Era una buona donna, si dirà di alcune persone: ho sempre trovato questa frase un po’ equivoca.
Un uomo tutto d’un pezzo. Credo di non aver mai capito bene il sensi di questa immagine… E se uno in vita non è stato molto coerente, che diranno i postumi? Un uomo spezzatino
Nei necrologi confidenziali, quelli sussurrati nelle ultime file ai funerali, anche chi è stato un benemerito pirla viene compatito quasi alla stregua di un martire: Aveva un carattere particolare, forte. Un creativo : vale a dire che era un rompipalle da paura.
Una signora vivace, di spirito… un peperino. Uguale: ‘na zoccola.
Ma i vari pettegolezzi da canonica non conteranno più di tanto, per noi: primo perché non li potremmo sentire nel caso in cui ne fossimo il  soggetto, secondo perché –e qui vi voglio convinti- noi saremo fieri delle nostre scelte, pertanto impermeabili ai giudizi delle malelingue.

La parola scegliere deriverebbe da una serie di modificazioni che trovano la loro radice madre nel nostro amico latino, e precisamente nel verbo ex-eligere, ovvero eleggere qualcosa separandola dal resto. Quando si elegge qualcuno, di norma si tratta della persona più adatta a ricoprire l’incarico in questione, la migliore. Ciò significa anche trarla dalla massa e renderla altro da essa: migliore ma anche separato, staccato. Quando scegliamo, cerchiamo sempre di farlo per il meglio, ma non pensiamo mai che stiamo anche escludendo le altre possibilità, e che le stiamo “spingendo via” da noi.

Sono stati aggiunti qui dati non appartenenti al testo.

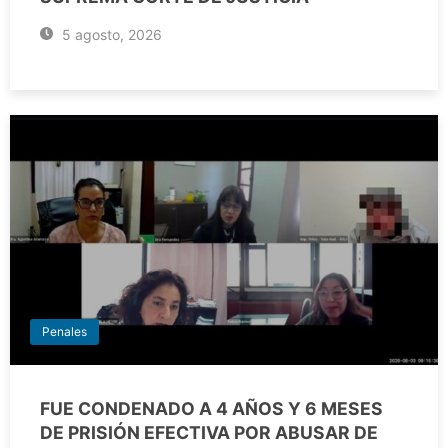
5 agosto, 2026
Penales
FUE CONDENADO A 4 AÑOS Y 6 MESES
DE PRISIÓN EFECTIVA POR ABUSAR DE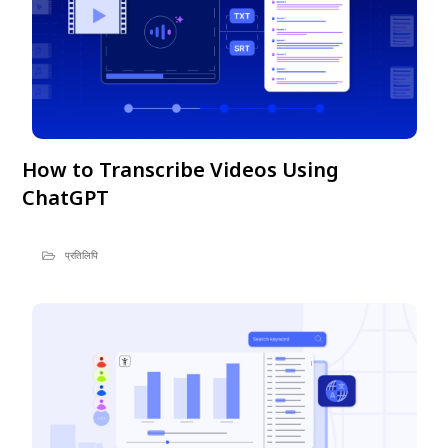
How to Transcribe Videos Using
ChatGPT
प्रतिलिपि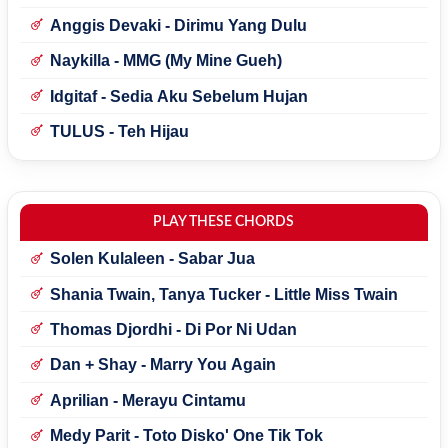
Anggis Devaki - Dirimu Yang Dulu
Naykilla - MMG (My Mine Gueh)
Idgitaf - Sedia Aku Sebelum Hujan
TULUS - Teh Hijau
PLAY THESE CHORDS
Solen Kulaleen - Sabar Jua
Shania Twain, Tanya Tucker - Little Miss Twain
Thomas Djordhi - Di Por Ni Udan
Dan + Shay - Marry You Again
Aprilian - Merayu Cintamu
Medy Parit - Toto Disko' One Tik Tok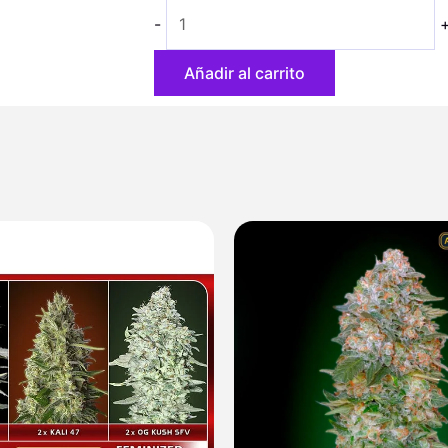
hasta
-
56,70 €
Añadir al carrito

E’ questa la parte dolorosa ed insieme follemente bella della vita: accumulare esperienze come perle di una collana, strappandole all’ostrica che le ha generate non senza rammarico per il gesto che compiamo; applicare lustrini al posto di quelli che si sono persi per via, lasciando indietro ciò che è impossibile recuperare; creare dal nulla un torchon fatto con le anime a noi più care, faticosamente selezionate a scuola, in gita, in viaggio, al lavoro, a tavola, al bar.

E se non avessi conosciuto quella bambina coi capelli ramati amante dei bruchi, tanto tempo fa? Come sarebbero adesso i miei rapporti d’amicizia? E se l’architetto sexy fosse finito in un’altra classe, alle scuole medie? Chi vivrebbe con me in questa casa, adesso? E se non avessi fatto il liceo classico… saprei leggere la realtà come sto facendo, o sarebbe più facile? O più difficile? E se avessi deciso di sottostare alle regole cattoliche, patriarcali e predestinanti che m’imponeva la cultura del luogo in cui sono nata e cresciuta, che tipo di persona sarei alla soglia dei trent’anni?
E se… E’ un incipit che non mi piace. Preferisco il classico: In una notte buia e tempestosa… E preferisco che, verso il trentesimo capitolo, la protagonista affermi: IO ho scelto di essere libera.
L’unica catena che porto è il punto luce.